Glenn Orbits Earth: First American in Space

Three times the launch had been scrubbed. Twice for weather, once for mechanical issues. By the time John Glenn finally squeezed into the Mercury capsule Friendship 7 on the morning of February 20, 1962, the pressure was enormous: the Soviets had put two men in orbit, and America’s space program was running on fumes and national anxiety. Four hours and 55 minutes later, Glenn splashed down in the Atlantic as a national hero, having orbited the Earth three times and survived a reentry that nearly killed him. Glenn was 40 years old, a Marine fighter pilot who had flown 149 combat missions in World War II and Korea and held the transcontinental speed record. He was also the most telegenic of the Mercury Seven astronauts, the one NASA executives and reporters instinctively trusted to represent the program to the public. His selection for the first American orbital flight was driven as much by personality as by performance. The Atlas rocket launched at 9:47 AM from Cape Canaveral. Glenn reached orbit in five minutes and began circling the Earth at 17,500 miles per hour, 162 miles above the surface. He described the view to Mission Control in Houston with the measured enthusiasm of a test pilot who could not quite contain his wonder. He observed "fireflies" outside his window — frozen particles from the spacecraft’s cooling system, glowing in sunlight. Then the flight turned dangerous. During the second orbit, a sensor indicated that the heat shield might have come loose.

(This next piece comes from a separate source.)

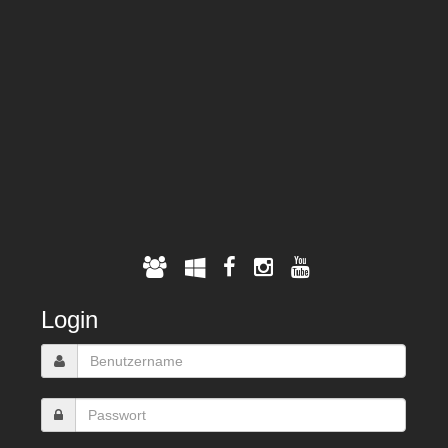
Login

If true, Glenn would burn up during reentry. Mission Control made the decision to leave the retrorocket package attached during reentry, hoping it would hold the heat shield in place. Glenn was told only that they wanted to observe the effect. He reentered the atmosphere watching chunks of burning retropack fly past his window, not knowing if the heat shield was next. It held. The sensor had been faulty. Glenn’s three orbits did not match the Soviets’ seventeen, but they restored American confidence in the space race and proved that the nation could compete — even from behind.